President Obama is on a roll with his second batch of commutations in the month of August—111 more drug war prisoners had their petitions for clemency granted, finally getting some much needed relief from their draconian sentences. With a running total of 673 commutations during his presidency, Obama is singlehandedly trying to right the wrongs of the War on Drugs—a tall order, given the climate of the country amid the heroin epidemic and the DEA pushing back against against marijuana law reform

“Today’s 111 commutation grants underscore the President’s commitment to using his clemency authority to provide a second chance to deserving individuals,” said White House Counsel Neil Eggleston in a statement. “To date, President Obama has granted 673 commutations: more commutations than the previous ten presidents combined. More than one-third of the President’s commutation recipients, or 232 individuals, were serving life sentences.”

One of the drug war prisoners that had his sentence commuted was Timothy Tyler, a non-violent LSD offender serving a life sentence. The Fix profiled his case last year, questioning why Tyler hadn’t received clemency despite being severely over-sentenced.

To his credit, President Obama has done more than any president in recent history to overhaul our prohibition-geared criminal justice system, but more needs to be done. With the stigma ex-cons face when they return to society and the booming drug economy in prisons, clearly the War on Drugs and the whole idea behind it—that we can incarcerate ourselves out of a drug problem—is ridiculous, and the White House surely agrees.

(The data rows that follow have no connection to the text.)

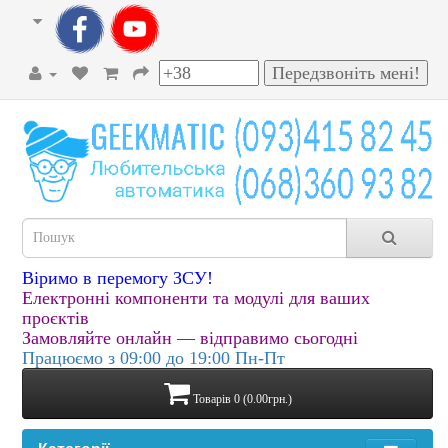
Віримо в перемогу ЗСУ!
Електронні компоненти та модулі для ваших
проєктів
Замовляйте онлайн — відправимо сьогодні
Працюємо з 09:00 до 19:00 Пн-Пт
Товарів 0 (0.00грн.)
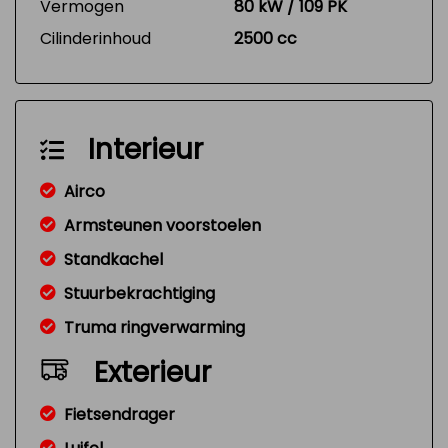
Vermogen
80 kW / 109 PK
Cilinderinhoud
2500 cc
Interieur
Airco
Armsteunen voorstoelen
Standkachel
Stuurbekrachtiging
Truma ringverwarming
Exterieur
Fietsendrager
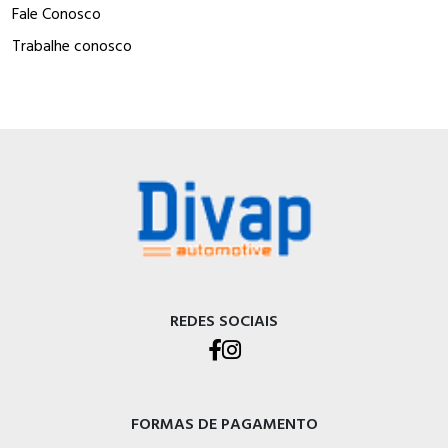
Fale Conosco
Trabalhe conosco
REDES SOCIAIS
FORMAS DE PAGAMENTO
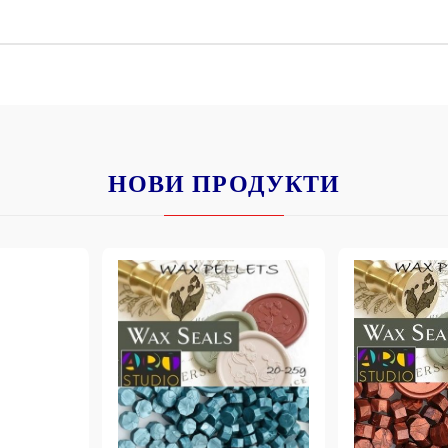
К
К
ИВНИ И ПЕЧАТИ ЗА
ХАРТИИ, ЗАГОТОВКИ ЗА
КАРТИЧКИ, ПЛИКОВЕ
НОВИ ПРОДУКТИ
 ПЕЧАТИ
Пликове и комплекти загото
картички
РНИ ПЕЧАТИ И
АРИ
Перлени , Металик , Брокат 
хартии
ЗА ВОСЪК И ЦВЕТНИ
Цветни и крафт картони / х
Креативни и ръчни картони 
Креп, тишу, деко велпапе и д
Цветен и фигурален паус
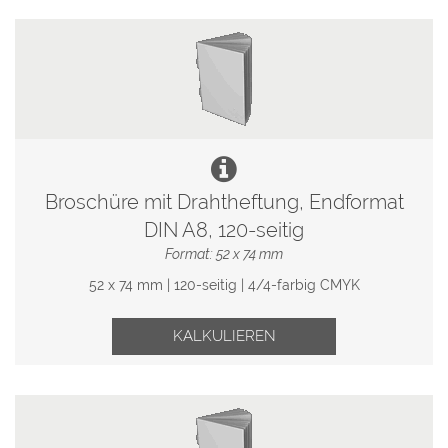
Broschüre mit Drahtheftung, Endformat
DIN A8, 120-seitig
Format: 52 x 74 mm
52 x 74 mm | 120-seitig | 4/4-farbig CMYK
KALKULIEREN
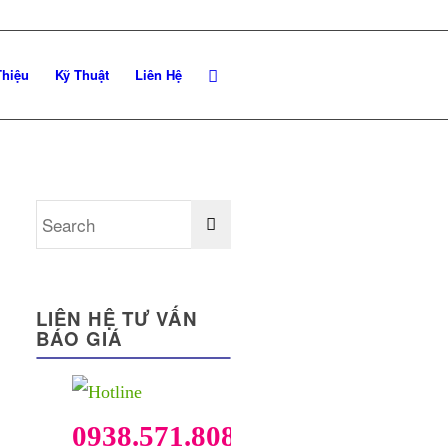
Thiệu
Kỹ Thuật
Liên Hệ
LIÊN HỆ TƯ VẤN
BÁO GIÁ
0938.571.808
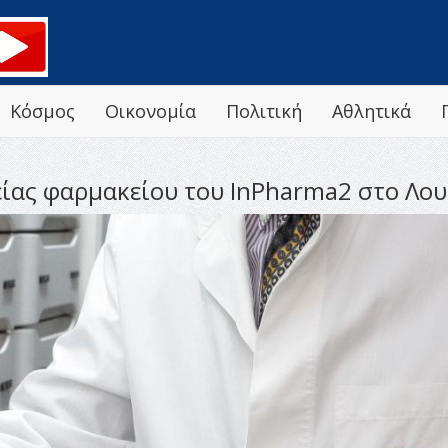
Κόσμος
Οικονομία
Πολιτική
Αθλητικά
ίας φαρμακείου του InPharma2 στο Λου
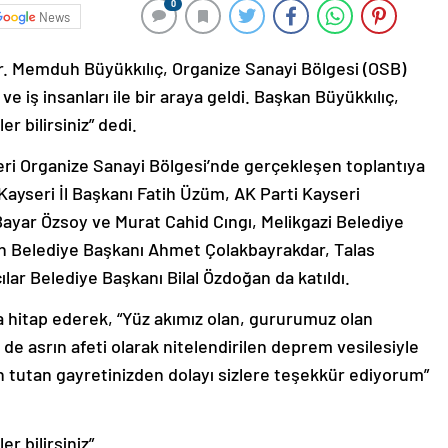
0
News
r. Memduh Büyükkılıç, Organize Sanayi Bölgesi (OSB)
 ve iş insanları ile bir araya geldi. Başkan Büyükkılıç,
r bilirsiniz” dedi.
eri Organize Sanayi Bölgesi’nde gerçekleşen toplantıya
 Kayseri İl Başkanı Fatih Üzüm, AK Parti Kayseri
Bayar Özsoy ve Murat Cahid Cıngı, Melikgazi Belediye
n Belediye Başkanı Ahmet Çolakbayrakdar, Talas
lar Belediye Başkanı Bilal Özdoğan da katıldı.
a hitap ederek, “Yüz akımız olan, gururumuz olan
de asrın afeti olarak nitelendirilen deprem vesilesiyle
n tutan gayretinizden dolayı sizlere teşekkür ediyorum”
r bilirsiniz”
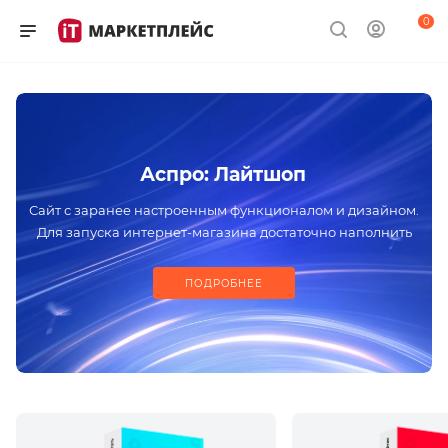
0
Аспро: Лайтшоп
Сайт с заранее настроенным функционалом и дизайном.
Для запуска интернет-магазина достаточно наполнить
проект контентом
ПОДРОБНЕЕ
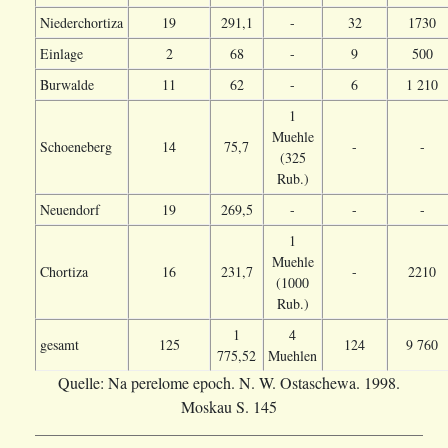
Niederchortiza
19
291,1
-
32
1730
Einlage
2
68
-
9
500
Burwalde
11
62
-
6
1 210
1
Muehle
Schoeneberg
14
75,7
-
-
(325
Rub.)
Neuendorf
19
269,5
-
-
-
1
Muehle
Chortiza
16
231,7
-
2210
(1000
Rub.)
1
4
gesamt
125
124
9 760
775,52
Muehlen
Quelle: Na perelome epoch. N. W. Ostaschewa. 1998.
Moskau S. 145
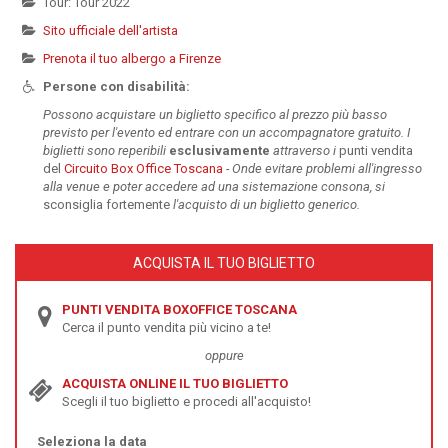
Tour: Tour 2022
Sito ufficiale dell'artista
Prenota il tuo albergo a Firenze
Persone con disabilità:
Possono acquistare un biglietto specifico al prezzo più basso
previsto per l'evento ed entrare con un accompagnatore gratuito. I
biglietti sono reperibili
esclusivamente
attraverso i
punti vendita
del
Circuito Box Office Toscana
-
Onde evitare problemi all'ingresso
alla venue e poter accedere ad una sistemazione consona, si
sconsiglia fortemente
l'acquisto di un biglietto generico.
ACQUISTA IL TUO BIGLIETTO
PUNTI VENDITA BOXOFFICE TOSCANA
Cerca il punto vendita più vicino a te!
oppure
ACQUISTA ONLINE IL TUO BIGLIETTO
Scegli il tuo biglietto e procedi all'acquisto!
Seleziona la data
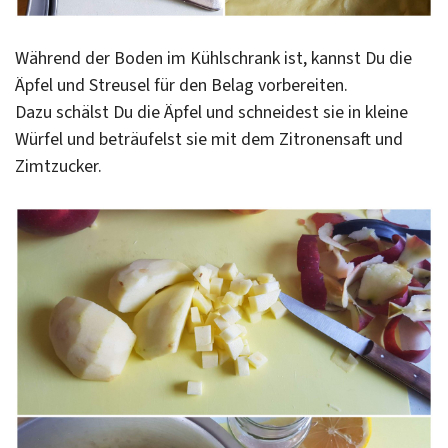
Während der Boden im Kühlschrank ist, kannst Du die
Äpfel und Streusel für den Belag vorbereiten.
Dazu schälst Du die Äpfel und schneidest sie in kleine
Würfel und beträufelst sie mit dem Zitronensaft und
Zimtzucker.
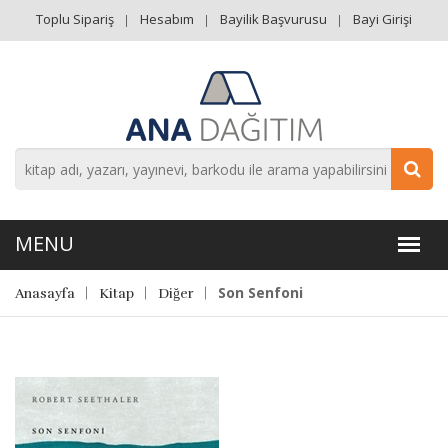
Toplu Sipariş
Hesabım
Bayilik Başvurusu
Bayi Girişi
Son Senfoni
Anasayfa
Kitap
Diğer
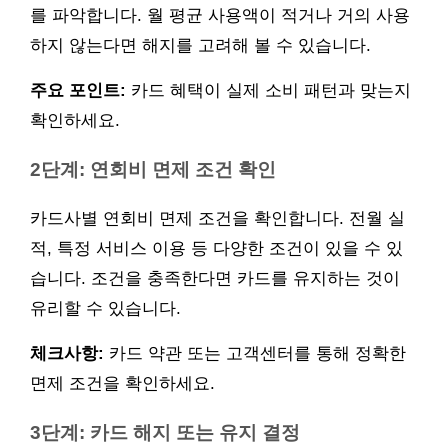
를 파악합니다. 월 평균 사용액이 적거나 거의 사용
하지 않는다면 해지를 고려해 볼 수 있습니다.
주요 포인트:
카드 혜택이 실제 소비 패턴과 맞는지
확인하세요.
2단계: 연회비 면제 조건 확인
카드사별 연회비 면제 조건을 확인합니다. 전월 실
적, 특정 서비스 이용 등 다양한 조건이 있을 수 있
습니다. 조건을 충족한다면 카드를 유지하는 것이
유리할 수 있습니다.
체크사항:
카드 약관 또는 고객센터를 통해 정확한
면제 조건을 확인하세요.
3단계: 카드 해지 또는 유지 결정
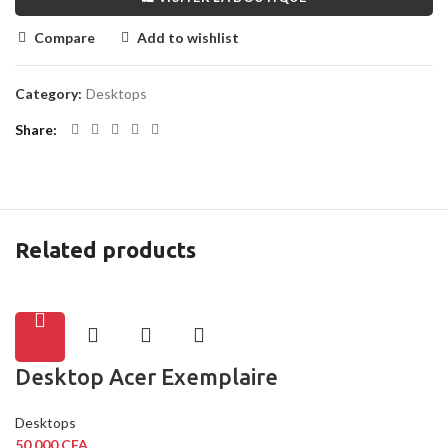
Compare
Add to wishlist
Category:
Desktops
Share
Related products
Desktop Acer Exemplaire
Desktops
50,000
CFA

“While I expect that the President will continue to grant commutations through the end of this administration, the individualized nature of this relief highlights the need for bipartisan criminal justice reform legislation, including reforms that address excessive mandatory minimum sentences,” Eggleston continued in the White House statement. “Only the passage of legislation can achieve the broader reforms needed to ensure our federal sentencing system operates more fairly and effectively in the service of public safety.”

Obama has made it a priority to get as many non-violent offenders out of their disproportionate sentences as he can. His administration realizes that there is more to federal sentencing than rigid mandatory minimums and sentencing guidelines. What might appear intelligent in theory, often has disastrous results when put into action. The War on Drugs is the perfect example. A war that our government declared on its own people—people who deserve a second chance.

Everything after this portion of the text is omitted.